Geometry of physical dispersion relations

To serve as a dispersion relation, a cotangent bundle function must satisfy three simple algebraic properties. These conditions are derived from the inescapable physical requirements that local matter field dynamics must be predictive and allow for an observer-independent notion of positive energy. Possible modifications of the standard relativistic dispersion relation are thereby severely restricted. For instance, the dispersion relations associated with popular deformations of Maxwell theory by Gambini-Pullin or Myers-Pospelov are not admissible.

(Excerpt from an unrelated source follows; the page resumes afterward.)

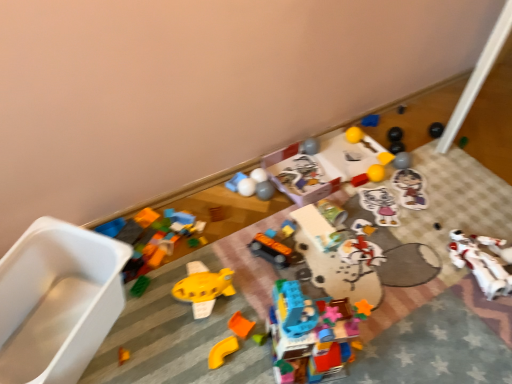 At what (x,y) coordinates should I click in order to perform the action: click on vacant region to the left of white plastic robot at lower right, which appears as the seventeenth toy when viewed from the left. Please return your answer as a coordinate pair (x, y). This screenshot has width=512, height=384. Looking at the image, I should click on 419,267.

Dispersion relations passing the simple algebraic checks derived here correspond to physically admissible Finslerian refinements of Lorentzian geometry.

Figure 1

Homogeneity of $P$ in its cotangent fiber gives rise to a cone of $P$-null covectors in each cotangent space. Three prototypical examples of such cones are shown, the first one being the familiar Lorentzian metric cone. Only for the second example do we have $N_x\ne N_x^{\mathrm{smooth}}$, with the difference set being constituted by the covectors lying in the intersection of the cones.

Figure 2

Hyperbolicity cones for two prototypical polynomials. On the left the familiar second-degree Lorentzian cone; on the right a fourth-degree cone defined, for simplicity, by a product of two Lorentzian metrics.

Figure 3

Gauss map sending the zero locus of a polynomial to the zero locus of a dual polynomial.

Figure 4

Example of a hyperbolic polynomial with nonhyperbolic dual polynomial.

Figure 5

An energy-distinguishing bihyperbolic dispersion relation.

Figure 6

Mass shells defined by bihyperbolic energy-distinguishing cotangent bundle functions $P$. On the left the familiar second-degree Lorentzian case; on the right a fourth-degree case defined by a product of two Lorentzian metrics.

Figure 7

Mass shell and Legendre map of massive momenta to tangent space.

Figure 8

Purely spatial directions with respect to $e_0$ are those annihilated by $L^{-1}(e_0)$. For the Lorentzian metric case on the left, this coincides with the space of vectors $g$-orthogonal to $e_0$.

Figure 9

Stability cone: If and only if an observer can ride on a particle, the particle cannot lose energy by a vacuum Cerenkov process.